There was no answer, only that interminable cycle: silent and peaceful, ringing, silent and peaceful, ringing, silent and peaceful. He hung on.
Yes, he should apologize for some of the horrible things he’d said to Mykhail—some of the worst things. Their friendship would never be the same again, but they’d been friends once, and Mykhail was another human being.
He double-checked the number and dialed again. Twice.
Still, Mykhail didn’t pick up.
What if he couldn’t pick up?
Asher slammed the phone down and cursed himself.
He left the depot and took a cab back to Hartmann Way.
Fifteen minutes later, Asher rushed from the cab to number 38, panting and coughing, taking no time to gather himself before he rang the doorbell, then hammered on it. There was no answer, so he went around the side of the house, past those kids who were still playing basketball.
He went through the gate into the backyard and approached the back door, next to the woodwork, where the pot of paint still rested on the brick, waiting patiently for Mykhail to continue. Asher’s hand was raised, ready to bang on the glass, when he spotted Mykhail. He was sitting at the table, his head and shoulders slumped over. He was still and silent.
Asher shouted out to him and banged on the door, but he didn’t move at all.
He cupped his hands against the glass and squinted to see better. On the table next to Mykhail there seemed to be a dark pool. And that object next to the pool, was it a handgun?
Oh no. Oh dear God, not this.
Asher turned, and his eyes settled on the brick under the pot of paint. He pulled it out, knocking over the pot, not caring about the spilled paint, then smashed the glass of the door. He reached inside and unlocked it, cutting his forearm on the glass in the process. He flinched, but it didn’t warrant a second thought. A rattle of the doorknob and he was in, almost falling as he ran over and grabbed Mykhail by the shoulders.

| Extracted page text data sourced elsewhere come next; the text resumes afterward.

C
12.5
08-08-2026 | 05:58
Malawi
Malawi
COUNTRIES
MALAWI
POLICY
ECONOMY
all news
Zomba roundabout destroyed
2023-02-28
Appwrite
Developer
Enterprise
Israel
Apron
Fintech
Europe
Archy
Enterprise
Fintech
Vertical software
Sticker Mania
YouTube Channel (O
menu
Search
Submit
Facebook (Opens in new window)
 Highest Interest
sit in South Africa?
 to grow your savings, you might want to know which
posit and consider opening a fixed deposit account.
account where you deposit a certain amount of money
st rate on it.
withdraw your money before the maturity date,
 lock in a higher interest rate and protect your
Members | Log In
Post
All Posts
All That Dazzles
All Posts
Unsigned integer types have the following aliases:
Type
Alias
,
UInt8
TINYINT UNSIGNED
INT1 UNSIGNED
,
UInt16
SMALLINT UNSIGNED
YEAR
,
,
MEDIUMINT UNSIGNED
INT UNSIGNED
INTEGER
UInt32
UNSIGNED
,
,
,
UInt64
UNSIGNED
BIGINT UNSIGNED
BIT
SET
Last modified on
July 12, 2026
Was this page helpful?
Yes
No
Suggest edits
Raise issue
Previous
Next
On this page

For a second he was back at that wretched place again, seeing things no person should ever see, smelling that peculiar coppery saltiness nobody should smell. This figure—still warm, like the bodies he’d pulled from the chambers so many years before—was clearly no longer Mykhail, but something that used to be Mykhail. A crawling pool of blood surrounded the head, a spray dripped down the wall next to him. Each was peppered with fragments of bone and flesh.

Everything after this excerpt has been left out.